Inspired, for want of a better word, by Dusty’s Warning thread. Sean Hughes was a British/Irish comedian who died in 2017 from alcohol-related cirrhosis. He was 51.

I wasn’t a fan or anything, but I remember him as a normal looking guy, not overweight and not an obvious drinker. I was on a bit of a downer in 2017 and was a middle-aged obese guy bored with life (and frankly boring). Not wishing to get into the labels debate, but I drank a bottle of wine a night and usually some beers. That’s not falling over drunk, but I couldn’t get out of bed in the mornings and had all sorts of pains in my stomach and right rib area on a daily basis. I was hungover when I caught it on the radio news that Sean Hughes had died at 51.

I started to cut down after that and actually joined a gym. Like most people, I thought I could cut down/moderate. To my credit, I did cut down a lot, and the weight started to pile off, but I was never ever satisfied with my reduced intake and felt I needed more. Welcome to moderation! It was a whole year before I properly saw the light and quit, so I can’t complain, but it would’ve saved a year if someone had given me the nudge that I’d crossed the line into depency and wouldn’t be able to moderate for love nor money.

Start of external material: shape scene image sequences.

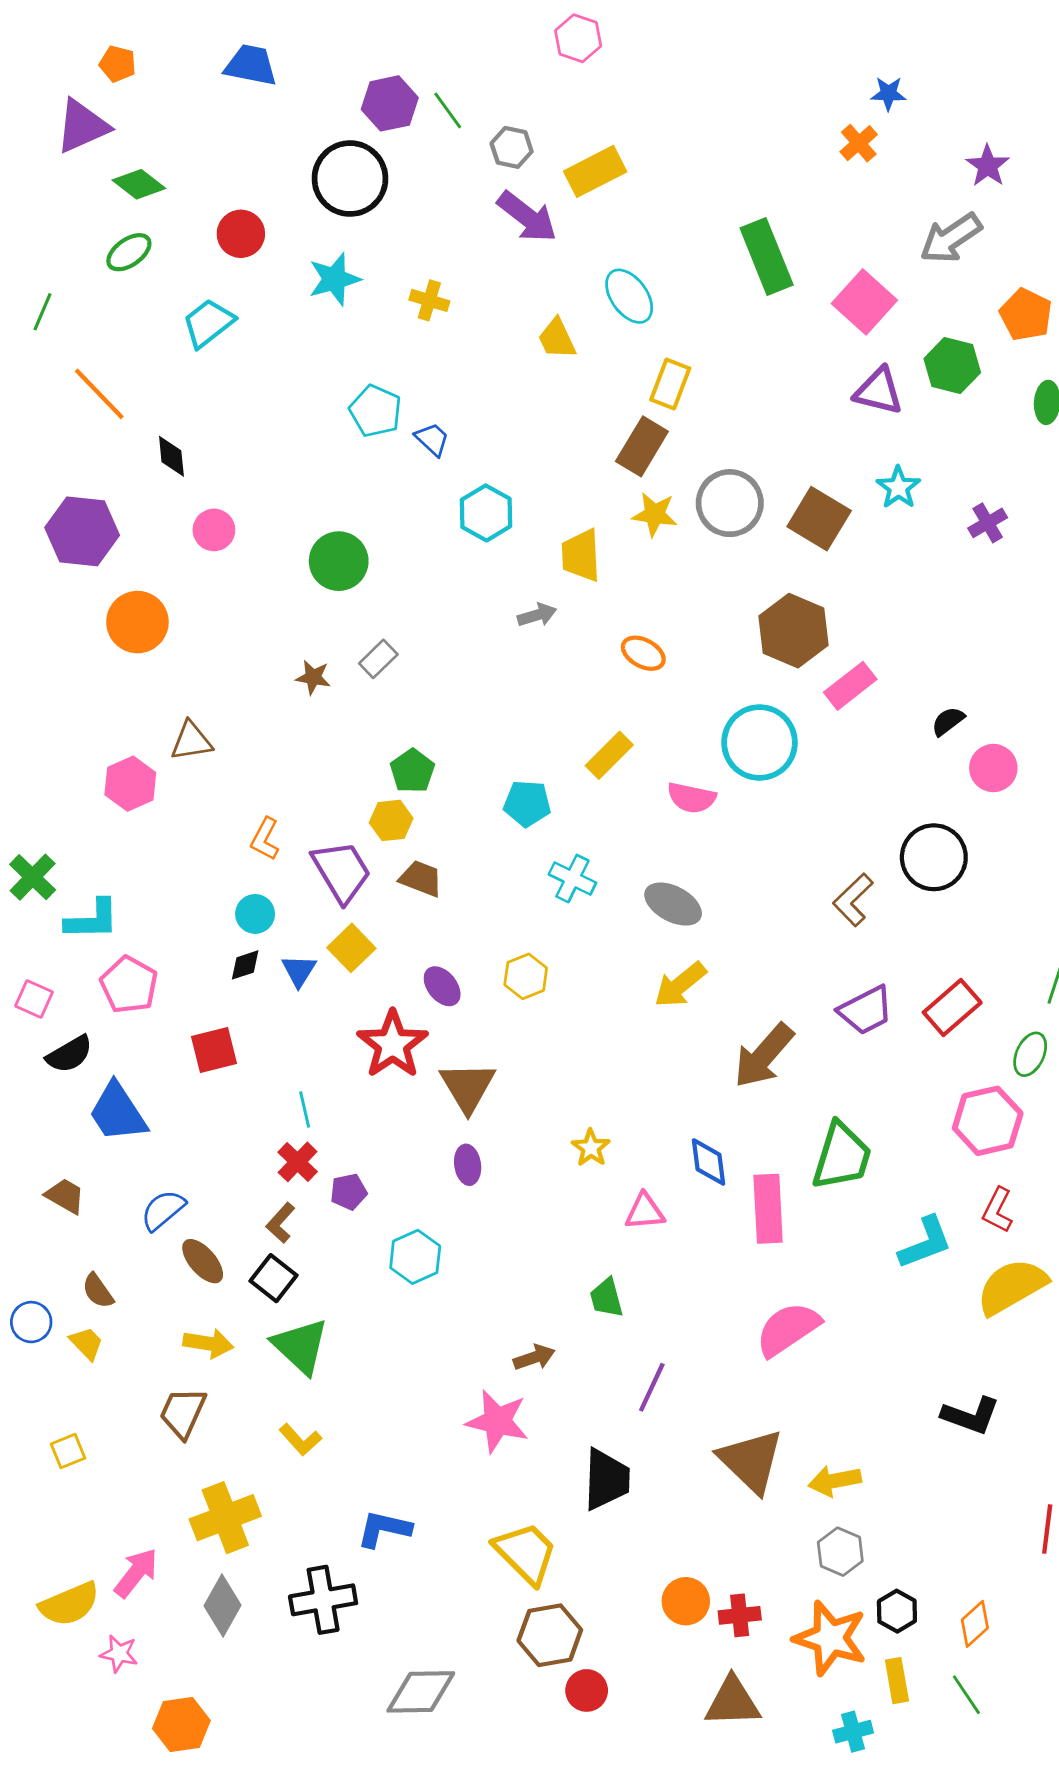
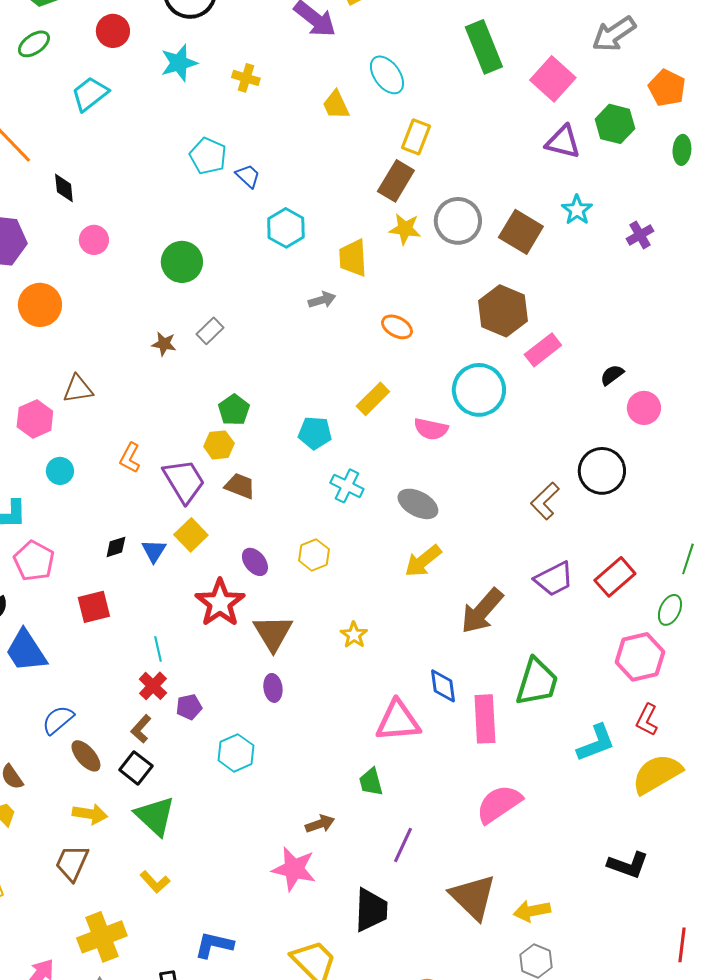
cyan circle: (255, 914) -> (60, 471), moved
yellow star: (591, 1148) -> (354, 635), moved
pink triangle: (645, 1212) -> (398, 721), size x1.6

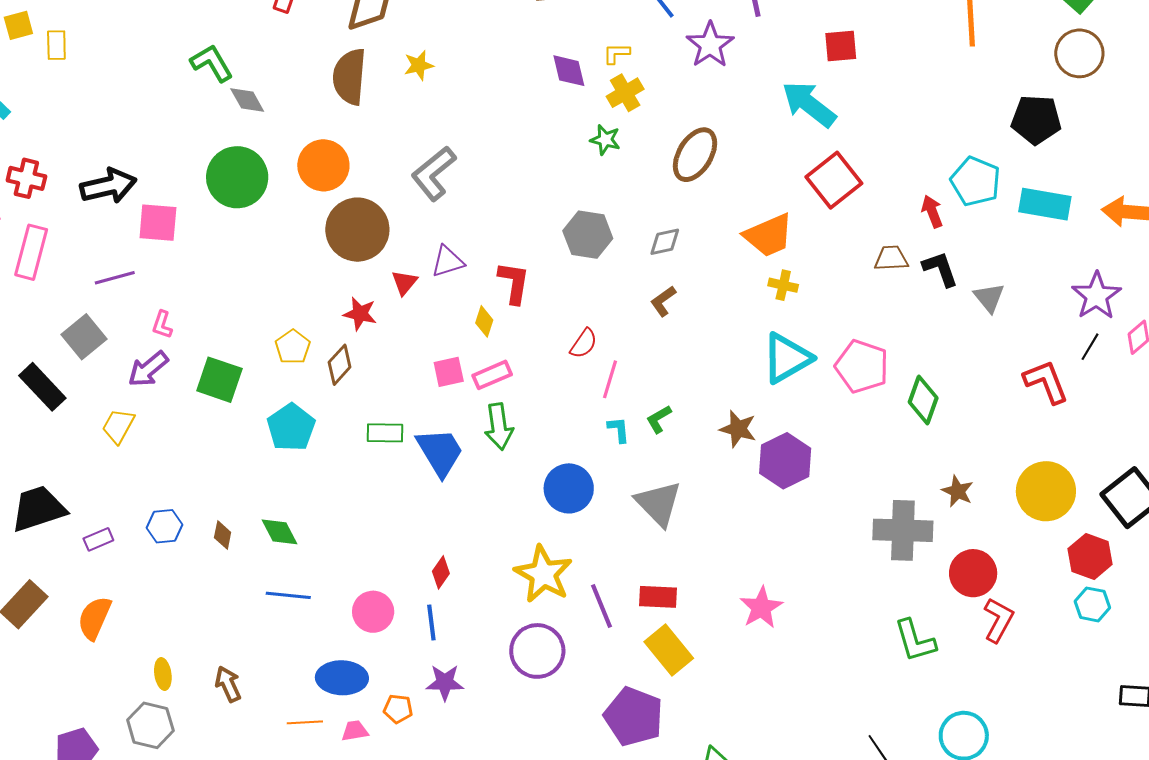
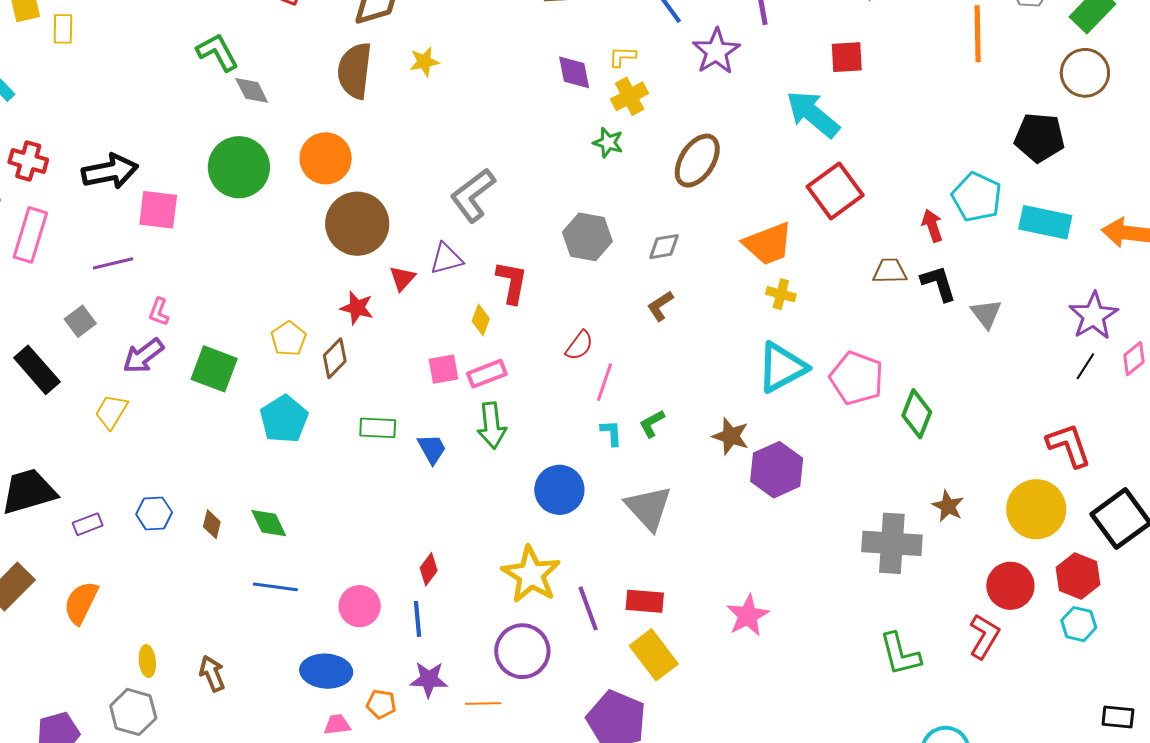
gray L-shape: (434, 173) -> (473, 195), moved
gray square: (84, 337) -> (80, 321), size x0.7
red L-shape: (1046, 382) -> (1069, 445), moved
blue trapezoid: (440, 452) -> (432, 449), size x0.6
red circle: (973, 573) -> (1010, 586), moved
orange line: (305, 722) -> (483, 703), moved

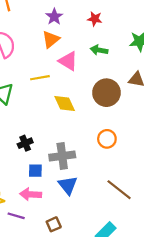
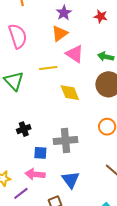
green arrow: (99, 50) -> (106, 57), moved
black cross: (25, 143) -> (24, 129), moved
blue triangle: (68, 185) -> (71, 180), moved
purple line: (16, 216) -> (21, 193), turned -56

Looking back, I’d always intended to “cut down” one day, but there was always an excuse not to. It was definitely the death of Sean Hughes that got me started. If I hadn’t have caught that news story at that time, I doubt I’d be dead by now, but I’d be a very sad and dull individual.

I guess that’s what’s called a Damascus moment (sorry but does anyone else now think of a criminal lawyer in loud suits when they hear the name Saul ). Anyone else had the same?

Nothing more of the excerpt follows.